When I wrote about Under the Volcano I mentioned that in both the novel and the film, a recurring motif is the mention of a film playing in town, The Hands of Orlac, starring Peter Lorre. In the U.S., this film was called Mad Love, and I got to see it last night. It's an interesting film from the golden age of horror, but more creepy than scary.

Based on a French novel from 1920, and a remake of a silent film, Mad Love is about a pianist who loses his hands in an accident and has a murderer's hands attached to him. But in Mad Love, the pianist is a supporting character. The focus of Mad Love is the doctor who attaches the hands, Dr. Gogol, who is played by Lorre in his first American film role.

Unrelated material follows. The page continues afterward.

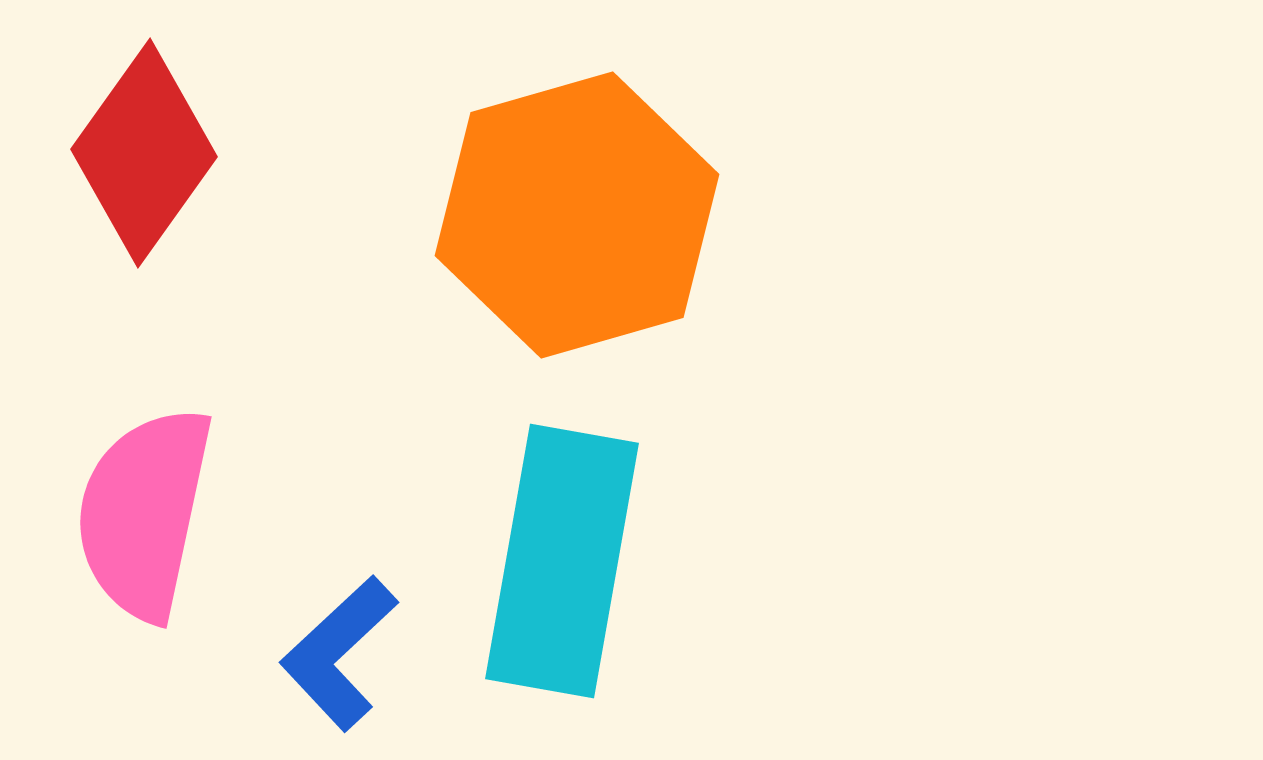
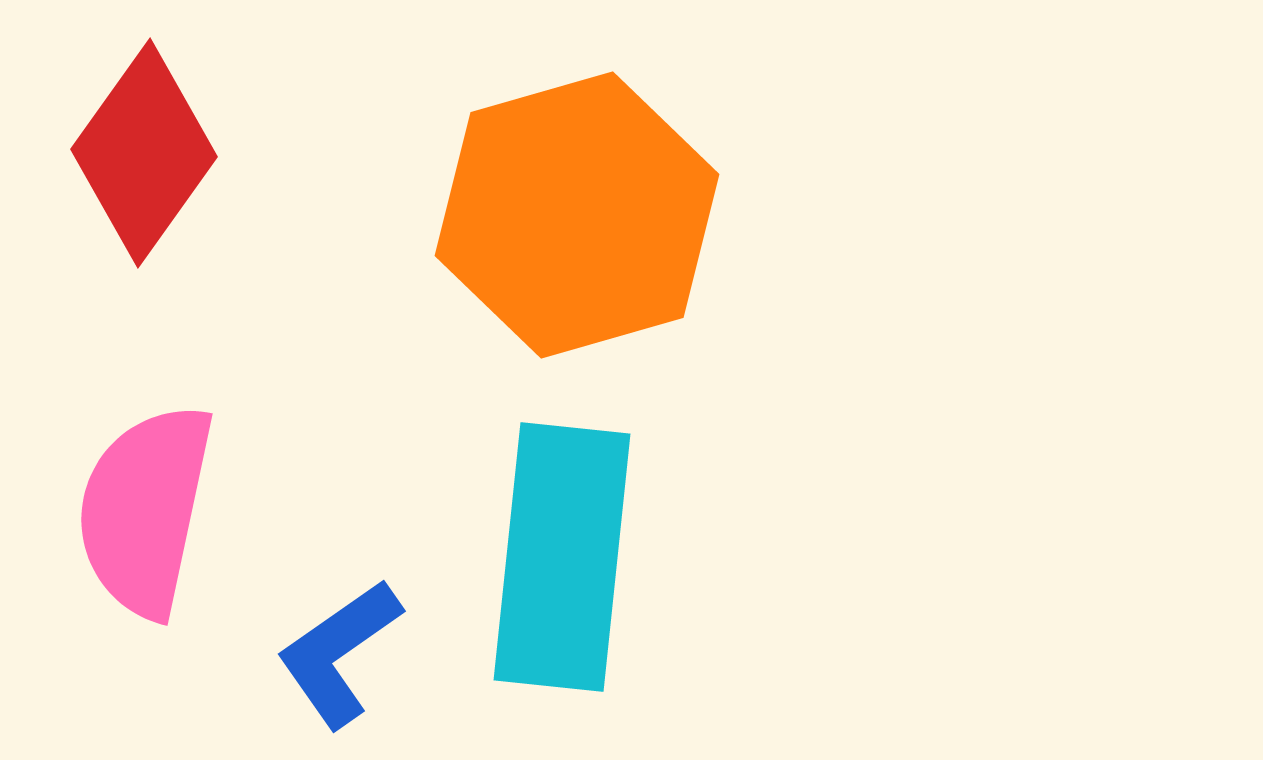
pink semicircle: moved 1 px right, 3 px up
cyan rectangle: moved 4 px up; rotated 4 degrees counterclockwise
blue L-shape: rotated 8 degrees clockwise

Mad Love was directed by Karl Freund, who has a lot of interesting credits. He was the cameraman for many classic German expressionism films, such as Metropolis and The Last Laugh, as well as Tod Browning's Dracula. He also directed Universal's The Mummy (Mad Love was an MGM film). Mad Love was co-photographed by Gregg Toland, one of the most innovative cameramen of the day (he would go on to shoot Citizen Kaine), and was co-written by John Balderston, who also wrote the film of Dracula, as well as Frankenstein and The Bride of Frankenstein.

Lorre is the weird Dr. Gogol, bald as an egg and looking like an overgrown infant. He is a great surgeon, who helps the poor, but he has a problem with obsession. He's hung up on an actress (Frances Drake) and watches her perform every night at a Grand Guignol-type theater (he closes his eyes orgiastically when he watches her being tortured on stage). He purchases a wax figure of her from the theater and plays the piano for it every night, fantasizing that it is Galatea and he is Pygmalion.

When Drake's husband, (Colin Clive, who played Dr. Frankenstein), a concert pianist, is badly hurt in a train wreck, she turns to Lorre to help. A murderer has just been executed, so Lorre gets the bright idea to use his hands to replace Clive's, though he doesn't tell anyone. Clive starts to recover, but finds he has a new talent for throwing knives.

It's all very fun and very silly. Lorre gives the kind of performance that impressionists used for decades. There's also a strange mixture of classic horror and low comedy, with several comedians in the film, most notably Ted Healy as an American reporter. Healy was a vaudevillian who had an act called Ted Healy and his Stooges. The Stooges rebelled against him and went out on their own, calling themselves The Three Stooges.